La figura de Vicente Ferrer, el santo predicador dominico, influyó de tal manera en el pueblo cristiano, inmerso en la confusión de un terrible Cisma que llevó a mal traer hasta a tres papas, que provocó un multitudinario movimiento penitencial e innumerables conversiones. Sus predicaciones, a lo largo y ancho de la cristiandad europea, le convirtieron, al decir de sus contemporáneos, en el ángel del Apocalipsis o el predicador del final de los tiempos.
Vicente Ferrer nació en Valencia en 1350. De familia acomodada y profundamente piadosa, con 17 años entró en religión en el convento dominico de Valencia. Doctor en teología, enseñó durante años en las universidades de Barcelona, Lérida y Valencia. Prior en el convento dominico valenciano, la elección fraudulenta de Urbano VI en 1378, lo convirtió en un decidido partidario de Clemente VII, el papa de Aviñón. Al ser elegido D. Pedro de Luna como su sucesor, San Vicente acudió a la sede aviñonesa y se convirtió en Penitenciario Apostólico, Maestro del Sacro Colegio, Capellán doméstico y Confesor del mismo Benedicto XIII. Su profunda humildad y la conciencia de su particular misión le llevaron a rechazar dos obispados y el capelo de cardenal, que le fueron ofrecidos como expresión de la máxima confianza que le profesaba el pontífice aragonés.
Durante el larguísimo asedio del palacio pontificio de Aviñón, instigado por el rey de Francia que exigía la abdicación de Benedicto XIII, San Vicente Ferrer enfermó gravemente y estuvo a las puertas de la muerte. Entonces, el 3 de octubre de 1398, tuvo una visión en la que se le aparecía Jesucristo acompañado de San Francisco y Santo Domingo de Guzmán, quienes le encargaban la misión de evangelizar el mundo para la conversión y enmienda de los hombres, antes de la llegada del Anticristo. Fue el mismo Vicente Ferrer el que contó su experiencia al papa Luna en una carta enviada en 1413. Este le autorizó para iniciar una predicación que, durante 20 años, le llevó incansablemente a predicar por todas partes: Recorrerá España, Alemania, Francia, Bélgica, Holanda, Italia e Inglaterra, predicando en plazas, caminos y campos. Inmensas multitudes le escuchaban conmovidas. Su poderosa voz llegaba hasta lo más profundo del alma, afirmaban sus contemporáneos. En pleno sermón se oían gritos de pecadores pidiendo perdón a Dios, y a cada rato caían personas desmayadas de tanta emoción. Gentes que siempre se habían odiado, hacían las paces y se abrazaban. Pecadores endurecidos en sus vicios pedían confesores. Por ello, el santo tenía que llevar consigo una gran cantidad de sacerdotes para que confesaran a los penitentes arrepentidos.
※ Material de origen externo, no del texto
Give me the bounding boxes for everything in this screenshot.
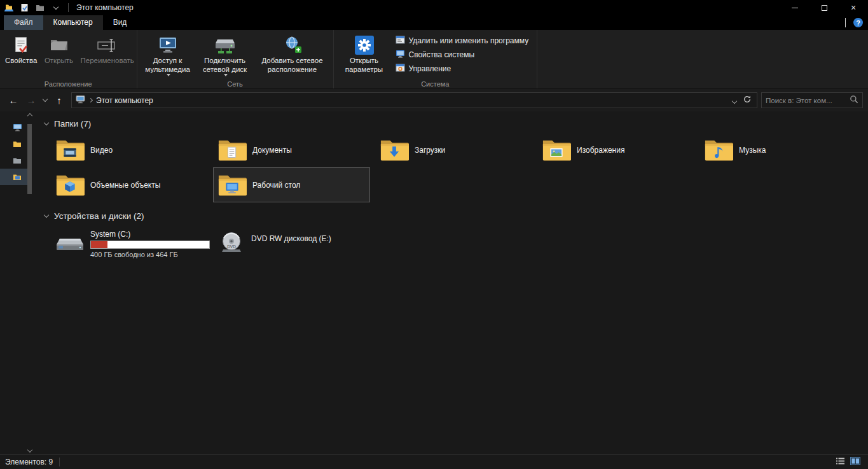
breadcrumb-chevron-icon: [88, 98, 93, 102]
drive-c-icon: [55, 232, 85, 255]
folder-tile[interactable]: Документы: [213, 132, 370, 167]
ribbon-tab-row: Файл Компьютер Вид ?: [0, 15, 868, 30]
open-settings-button[interactable]: Открыть параметры: [336, 32, 393, 74]
folder-tile[interactable]: Рабочий стол: [213, 167, 370, 202]
manage-button[interactable]: Управление: [393, 62, 535, 76]
sidebar-scrollbar-thumb[interactable]: [27, 124, 32, 194]
rename-button[interactable]: Переименовать: [78, 32, 135, 66]
folder-label: Видео: [90, 146, 113, 155]
file-list-area: Папки (7) Видео Документы Загрузки Изобр…: [36, 111, 868, 454]
tab-file[interactable]: Файл: [4, 15, 43, 30]
uninstall-program-icon: [396, 35, 405, 46]
address-bar[interactable]: Этот компьютер: [71, 92, 757, 108]
manage-icon: [396, 63, 405, 74]
add-network-location-button[interactable]: Добавить сетевое расположение: [254, 32, 331, 74]
media-access-icon: [158, 34, 178, 57]
properties-label: Свойства: [5, 57, 38, 66]
folder-icon: [704, 138, 733, 162]
this-pc-icon: [76, 95, 85, 106]
system-properties-button[interactable]: Свойства системы: [393, 48, 535, 62]
status-bar: Элементов: 9: [0, 454, 868, 469]
back-button[interactable]: ←: [5, 92, 22, 109]
tab-computer[interactable]: Компьютер: [43, 15, 103, 30]
address-dropdown-button[interactable]: [733, 96, 736, 105]
maximize-button[interactable]: [809, 0, 839, 15]
drive-e-label: DVD RW дисковод (E:): [251, 234, 331, 243]
tab-view[interactable]: Вид: [103, 15, 137, 30]
up-button[interactable]: ↑: [51, 92, 67, 109]
capacity-bar: [90, 241, 210, 249]
map-drive-button[interactable]: Подключить сетевой диск: [196, 32, 254, 76]
folder-tile[interactable]: Загрузки: [375, 132, 532, 167]
sidebar-scroll-down-icon[interactable]: [27, 447, 32, 452]
explorer-window: Этот компьютер × Файл Компьютер Вид ? Св…: [0, 0, 868, 469]
navigation-bar: ← → ↑ Этот компьютер: [0, 89, 868, 111]
map-drive-icon: [214, 34, 236, 57]
folders-grid: Видео Документы Загрузки Изображения Муз…: [51, 132, 863, 202]
search-input[interactable]: [766, 97, 847, 104]
media-access-button[interactable]: Доступ к мультимедиа: [139, 32, 196, 76]
details-view-button[interactable]: [836, 457, 845, 467]
capacity-bar-fill: [91, 241, 107, 248]
ribbon: Свойства Открыть Переименовать Расположе…: [0, 30, 868, 89]
items-count: Элементов: 9: [5, 458, 53, 466]
devices-collapse-icon[interactable]: [44, 213, 49, 218]
forward-button[interactable]: →: [23, 92, 39, 109]
folder-icon: [217, 138, 247, 162]
media-access-dropdown-icon: [167, 74, 170, 76]
manage-label: Управление: [409, 64, 451, 73]
properties-button[interactable]: Свойства: [2, 32, 41, 66]
system-properties-label: Свойства системы: [409, 50, 475, 59]
sidebar-item-selected[interactable]: [0, 169, 29, 185]
map-drive-label: Подключить сетевой диск: [200, 57, 251, 74]
help-button[interactable]: ?: [853, 18, 863, 27]
drive-e-tile[interactable]: DVD DVD RW дисковод (E:): [213, 225, 370, 263]
folders-header-label: Папки (7): [54, 119, 91, 129]
uninstall-program-button[interactable]: Удалить или изменить программу: [393, 34, 535, 48]
devices-section-header: Устройства и диски (2): [45, 211, 863, 221]
drive-c-tile[interactable]: System (C:) 400 ГБ свободно из 464 ГБ: [51, 225, 208, 263]
qa-customize-dropdown[interactable]: [50, 2, 62, 13]
sidebar-scroll-up-icon[interactable]: [27, 113, 32, 118]
properties-icon: [11, 34, 31, 57]
recent-locations-dropdown[interactable]: [41, 92, 50, 109]
large-icons-view-button[interactable]: [850, 457, 860, 467]
drive-c-label: System (C:): [90, 230, 210, 239]
folder-label: Музыка: [739, 146, 766, 155]
explorer-logo-icon: [4, 3, 14, 13]
system-properties-icon: [396, 49, 405, 60]
titlebar-separator: [68, 3, 69, 12]
add-network-location-icon: [282, 34, 303, 57]
folder-label: Рабочий стол: [252, 181, 300, 190]
sidebar-item-folder-2[interactable]: [0, 152, 29, 169]
minimize-button[interactable]: [780, 0, 809, 15]
group-label-location: Расположение: [0, 80, 137, 88]
folder-tile[interactable]: Объемные объекты: [51, 167, 208, 202]
open-settings-icon: [354, 34, 375, 57]
navigation-pane: [0, 111, 36, 454]
qa-new-folder-button[interactable]: [34, 2, 46, 13]
folder-tile[interactable]: Изображения: [537, 132, 694, 167]
folder-label: Изображения: [577, 146, 624, 155]
search-box: [761, 92, 863, 108]
ribbon-collapse-button[interactable]: [845, 18, 846, 27]
window-title: Этот компьютер: [76, 3, 134, 12]
sidebar-item-this-pc[interactable]: [0, 119, 29, 136]
devices-header-label: Устройства и диски (2): [54, 211, 144, 221]
sidebar-scrollbar[interactable]: [27, 122, 32, 444]
folders-collapse-icon[interactable]: [44, 120, 49, 125]
sidebar-item-folder-1[interactable]: [0, 136, 29, 152]
svg-text:DVD: DVD: [227, 244, 236, 249]
media-access-label: Доступ к мультимедиа: [142, 57, 193, 74]
folder-tile[interactable]: Видео: [51, 132, 208, 167]
ribbon-group-network: Доступ к мультимедиа Подключить сетевой …: [137, 30, 334, 88]
refresh-button[interactable]: [743, 95, 752, 106]
folder-tile[interactable]: Музыка: [699, 132, 857, 167]
folder-label: Документы: [252, 146, 292, 155]
close-button[interactable]: ×: [839, 0, 868, 15]
ribbon-group-location: Свойства Открыть Переименовать Расположе…: [0, 30, 137, 88]
open-button[interactable]: Открыть: [41, 32, 78, 66]
qa-properties-button[interactable]: [18, 2, 30, 13]
drives-grid: System (C:) 400 ГБ свободно из 464 ГБ DV…: [51, 225, 863, 263]
add-network-location-label: Добавить сетевое расположение: [257, 57, 328, 74]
San Vicente fustigaba sin miedo las malas costumbres e invitaba incesantemente a recibir los santos sacramentos de la confesión y de la comunión. Hablaba de la sublimidad de la Santa Misa, reiterando la grave obligación de cumplir el mandamiento de santificar las fiestas. El dominico también veía en el cisma que desgarraba la Iglesia una señal evidente del final definitivo que se avecinada. Por ello, insistía en la gravedad del pecado, en la proximidad de la muerte, en la severidad del Juicio de Dios, y en el cielo y en el infierno que nos espera: Timete Deum et date illi honorem (Temed a Dios y dadle gloria) -decía-, porque ha llegado la hora de su juicio. Y lo hacía con tanta emoción que, frecuentemente, tenía que suspender por varios minutos su sermón porque el griterío del pueblo pidiendo perdón a Dios era inmenso. ¡O tempora, o mores!
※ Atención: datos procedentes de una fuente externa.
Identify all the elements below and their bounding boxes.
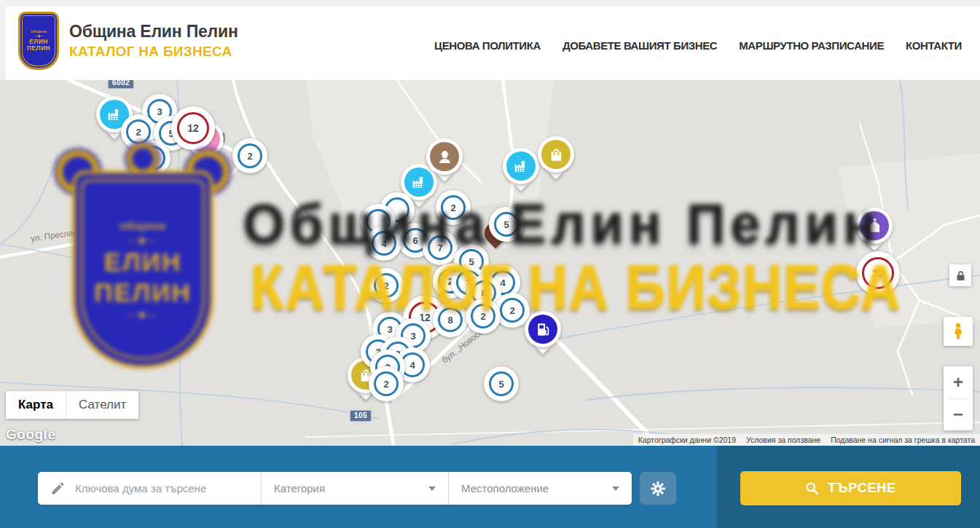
pegman-icon[interactable] <box>944 317 973 346</box>
keyword-search-input[interactable] <box>74 481 251 495</box>
map-cluster-marker[interactable]: 2 <box>369 366 404 401</box>
google-logo[interactable]: Google <box>6 427 55 443</box>
map-type-control: Карта Сателит <box>6 391 138 419</box>
map-pin-factory[interactable] <box>503 148 539 184</box>
map-cluster-marker[interactable]: 2 <box>232 138 267 173</box>
map-cluster-marker[interactable]: 12 <box>171 106 215 150</box>
attribution-terms-link[interactable]: Условия за ползване <box>746 436 820 444</box>
brand-text: Община Елин Пелин КАТАЛОГ НА БИЗНЕСА <box>69 22 238 60</box>
map-cluster-marker[interactable]: 7 <box>423 230 458 265</box>
map-cluster-marker[interactable]: 2 <box>369 268 404 303</box>
search-controls: Категория Местоположение <box>38 472 632 505</box>
page-top-strip <box>0 0 980 7</box>
map-cluster-marker[interactable]: 5 <box>484 366 519 401</box>
nav-route-schedule[interactable]: МАРШРУТНО РАЗПИСАНИЕ <box>739 39 884 52</box>
map-attribution: Картографски данни ©2019 Условия за полз… <box>633 434 980 446</box>
attribution-copyright: Картографски данни ©2019 <box>638 436 736 444</box>
map-pin-worker[interactable] <box>426 138 463 175</box>
map-cluster-marker[interactable]: 2 <box>436 190 471 225</box>
nav-pricing-policy[interactable]: ЦЕНОВА ПОЛИТИКА <box>434 39 541 52</box>
pencil-icon <box>50 481 65 496</box>
attribution-report-error-link[interactable]: Подаване на сигнал за грешка в картата <box>831 436 975 444</box>
map-pin-fuel[interactable] <box>525 311 561 347</box>
map-cluster-marker[interactable]: 2 <box>495 293 530 328</box>
gear-icon <box>649 480 667 497</box>
site-subtitle: КАТАЛОГ НА БИЗНЕСА <box>69 44 238 60</box>
category-select[interactable]: Категория <box>261 472 448 505</box>
header: община —◆— ЕЛИН ПЕЛИН Община Елин Пелин … <box>0 0 980 80</box>
search-button-label: ТЪРСЕНЕ <box>828 481 896 496</box>
map-type-map-button[interactable]: Карта <box>6 391 66 419</box>
nav-add-your-business[interactable]: ДОБАВЕТЕ ВАШИЯТ БИЗНЕС <box>562 39 717 52</box>
advanced-settings-button[interactable] <box>640 472 676 505</box>
map-cluster-marker[interactable]: 2 <box>466 299 501 334</box>
map-pin-church[interactable] <box>856 208 893 244</box>
search-bar: Категория Местоположение ТЪРСЕН <box>0 446 980 528</box>
search-button[interactable]: ТЪРСЕНЕ <box>740 471 961 505</box>
zoom-out-button[interactable]: − <box>944 399 973 431</box>
map-cluster-marker[interactable]: 10 <box>856 251 900 295</box>
municipality-emblem-icon: община —◆— ЕЛИН ПЕЛИН <box>18 12 59 70</box>
map-cluster-marker[interactable] <box>136 141 170 176</box>
page-left-strip <box>0 0 6 80</box>
map-cluster-marker[interactable]: 4 <box>366 226 401 261</box>
road-number-badge: 105 <box>350 410 372 422</box>
map-cluster-marker[interactable]: 5 <box>489 207 524 242</box>
location-select-value: Местоположение <box>461 482 549 494</box>
main-nav: ЦЕНОВА ПОЛИТИКА ДОБАВЕТЕ ВАШИЯТ БИЗНЕС М… <box>434 39 962 52</box>
zoom-control: + − <box>944 366 973 430</box>
search-icon <box>805 481 819 495</box>
map-cluster-marker[interactable]: 8 <box>433 302 468 337</box>
location-select[interactable]: Местоположение <box>448 472 632 505</box>
road-number-badge: 6002 <box>108 80 134 89</box>
map-type-satellite-button[interactable]: Сателит <box>66 391 138 419</box>
category-select-value: Категория <box>274 482 325 494</box>
chevron-down-icon <box>612 486 619 491</box>
map-canvas[interactable]: 325122256475274282128233384325106002105у… <box>0 80 980 446</box>
zoom-in-button[interactable]: + <box>944 366 973 398</box>
chevron-down-icon <box>428 486 436 491</box>
emblem-name-line2: ПЕЛИН <box>27 45 50 52</box>
map-pin-bag[interactable] <box>538 136 574 173</box>
site-logo[interactable]: община —◆— ЕЛИН ПЕЛИН Община Елин Пелин … <box>18 12 238 70</box>
site-title: Община Елин Пелин <box>69 22 238 42</box>
nav-contacts[interactable]: КОНТАКТИ <box>906 39 962 52</box>
keyword-segment <box>38 472 261 505</box>
lock-icon[interactable] <box>949 264 971 286</box>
Al objeto de vencer la “indiferencia” del rey Pedro IV de Aragón ante la división eclesial e impulsarle a reconocer a Clemente VII como auténtico pontífice, San Vicente Ferrer compuso ya en 1380 el tratado De moderno ecclesiae shismate. Mientras otros autores argumentan sobre el cisma desde las normas del Derecho Canónico y componen ensayos jurídicos, el santo reflexionará desde la teología y escribirá una obra eclesiológica siendo Santo Tomás de Aquino quien guiará su elaboración. Sin embargo, donde éste defiende la monarquía papal, San Vicente proclama la oligarquía de los cardenales con el papa. Santo Tomás afirmará que la autoridad unipersonal del papa aglutina y da razón de ser al pueblo cristiano. En cambio, san Vicente insiste en que esa autoridad es la corporativa del papa con los cardenales.
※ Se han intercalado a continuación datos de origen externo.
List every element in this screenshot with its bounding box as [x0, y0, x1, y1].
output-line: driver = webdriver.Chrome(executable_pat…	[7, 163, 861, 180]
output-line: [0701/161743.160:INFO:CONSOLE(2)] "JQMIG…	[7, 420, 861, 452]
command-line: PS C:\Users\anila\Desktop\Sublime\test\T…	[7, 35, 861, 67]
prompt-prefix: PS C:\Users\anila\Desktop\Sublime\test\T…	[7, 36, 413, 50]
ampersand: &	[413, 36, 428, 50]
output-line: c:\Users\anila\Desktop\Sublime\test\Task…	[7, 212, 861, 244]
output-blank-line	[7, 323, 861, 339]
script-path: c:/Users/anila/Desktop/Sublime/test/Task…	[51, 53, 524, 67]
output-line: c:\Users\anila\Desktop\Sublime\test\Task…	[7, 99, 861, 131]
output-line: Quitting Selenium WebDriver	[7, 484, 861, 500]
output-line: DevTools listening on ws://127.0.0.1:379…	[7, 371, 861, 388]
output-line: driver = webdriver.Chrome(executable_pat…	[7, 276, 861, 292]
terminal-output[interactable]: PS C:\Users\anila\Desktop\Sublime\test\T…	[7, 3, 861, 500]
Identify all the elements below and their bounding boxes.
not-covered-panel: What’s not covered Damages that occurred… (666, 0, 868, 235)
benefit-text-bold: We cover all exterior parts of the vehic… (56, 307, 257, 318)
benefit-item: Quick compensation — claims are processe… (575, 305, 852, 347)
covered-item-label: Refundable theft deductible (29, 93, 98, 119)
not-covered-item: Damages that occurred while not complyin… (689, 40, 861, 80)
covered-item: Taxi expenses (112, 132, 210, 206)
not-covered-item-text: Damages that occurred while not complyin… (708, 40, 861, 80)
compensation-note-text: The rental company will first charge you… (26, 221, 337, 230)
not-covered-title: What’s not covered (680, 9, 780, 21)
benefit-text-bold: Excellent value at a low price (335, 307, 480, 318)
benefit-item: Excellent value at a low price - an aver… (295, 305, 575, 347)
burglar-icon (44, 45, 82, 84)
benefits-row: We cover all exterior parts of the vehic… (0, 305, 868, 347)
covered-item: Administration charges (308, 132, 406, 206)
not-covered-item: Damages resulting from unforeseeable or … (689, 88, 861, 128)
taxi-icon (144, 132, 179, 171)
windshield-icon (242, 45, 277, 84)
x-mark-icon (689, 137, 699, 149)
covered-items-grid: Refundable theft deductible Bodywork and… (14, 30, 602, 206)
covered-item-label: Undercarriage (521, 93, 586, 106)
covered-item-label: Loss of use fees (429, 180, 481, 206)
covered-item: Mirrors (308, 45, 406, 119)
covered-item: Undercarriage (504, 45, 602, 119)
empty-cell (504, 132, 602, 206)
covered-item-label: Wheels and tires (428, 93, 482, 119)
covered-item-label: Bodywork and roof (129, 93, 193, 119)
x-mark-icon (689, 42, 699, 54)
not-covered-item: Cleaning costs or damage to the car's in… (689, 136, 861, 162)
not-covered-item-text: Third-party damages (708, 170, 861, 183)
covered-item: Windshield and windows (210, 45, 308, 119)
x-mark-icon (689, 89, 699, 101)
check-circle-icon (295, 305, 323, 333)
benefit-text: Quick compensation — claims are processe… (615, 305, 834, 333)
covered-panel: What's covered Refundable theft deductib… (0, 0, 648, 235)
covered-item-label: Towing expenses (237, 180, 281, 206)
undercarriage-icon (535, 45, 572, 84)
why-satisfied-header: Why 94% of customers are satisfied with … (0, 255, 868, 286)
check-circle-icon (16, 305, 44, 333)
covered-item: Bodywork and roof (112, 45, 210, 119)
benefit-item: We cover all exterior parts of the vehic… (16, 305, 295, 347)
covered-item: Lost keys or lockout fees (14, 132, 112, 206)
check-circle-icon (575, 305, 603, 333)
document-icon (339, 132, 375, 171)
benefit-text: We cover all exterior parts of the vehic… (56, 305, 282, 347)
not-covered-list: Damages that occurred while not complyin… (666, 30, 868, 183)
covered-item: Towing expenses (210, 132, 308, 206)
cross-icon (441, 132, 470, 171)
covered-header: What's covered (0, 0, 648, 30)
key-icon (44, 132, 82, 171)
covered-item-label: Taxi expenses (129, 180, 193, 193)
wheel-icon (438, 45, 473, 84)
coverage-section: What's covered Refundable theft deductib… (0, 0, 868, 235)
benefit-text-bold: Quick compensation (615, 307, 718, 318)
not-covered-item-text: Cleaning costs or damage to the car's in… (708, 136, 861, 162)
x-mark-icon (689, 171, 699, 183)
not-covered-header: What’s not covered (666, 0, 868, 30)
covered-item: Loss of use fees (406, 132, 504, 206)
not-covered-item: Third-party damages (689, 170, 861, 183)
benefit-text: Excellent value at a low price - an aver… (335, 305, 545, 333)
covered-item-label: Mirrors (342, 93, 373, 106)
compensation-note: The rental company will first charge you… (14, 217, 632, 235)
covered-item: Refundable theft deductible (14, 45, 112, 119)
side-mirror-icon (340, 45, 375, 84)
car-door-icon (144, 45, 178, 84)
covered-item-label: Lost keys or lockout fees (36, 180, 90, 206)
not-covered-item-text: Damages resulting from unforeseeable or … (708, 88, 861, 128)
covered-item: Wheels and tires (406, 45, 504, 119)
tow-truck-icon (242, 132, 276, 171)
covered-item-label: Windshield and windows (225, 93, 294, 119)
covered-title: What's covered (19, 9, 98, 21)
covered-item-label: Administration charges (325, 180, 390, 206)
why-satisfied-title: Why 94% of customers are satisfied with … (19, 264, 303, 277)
A lo largo de los siglos, el tema que con más dificultades ha abordado la eclesiología es este: ¿Cuál es la naturaleza del pueblo de Dios? En la primitiva Iglesia, la vida interna de fe y de gracia no repercutía en la sociedad civil. Los problemas empezaron cuando la sociedad se declaró cristiana. Cuando el emperador Teodosio en el 380 declaró el cristianismo religión oficial y exclusiva del imperio romano, y asimiló a sus jerarcas a funcionarios estatales, surgieron múltiples discrepancias entre las dos potestades -civil y eclesiástica- y los teólogos sintieron la tentación de decantarse de un lado o de otro.
Por un lado, enfatizar el poder espiritual y temporal del papa se convirtió en norma general desde el siglo XI al XIV, hasta que colapsó en el enfrentamiento de Bonifacio VIII con Felipe el Hermoso. Los leguleyos del rey de Francia se esforzaron en cuestionar la autoridad unipersonal del pontífice como inmediata receptora del poder desde Dios, llegando a definir a la Iglesia no desde el ministerio ordenado, sino desde el pueblo, convirtiéndolo en sujeto de la potestad con capacidad para delegarla en aquellos que debían ejercerla en su nombre. Una idea que ha llegado hasta nuestros tiempos…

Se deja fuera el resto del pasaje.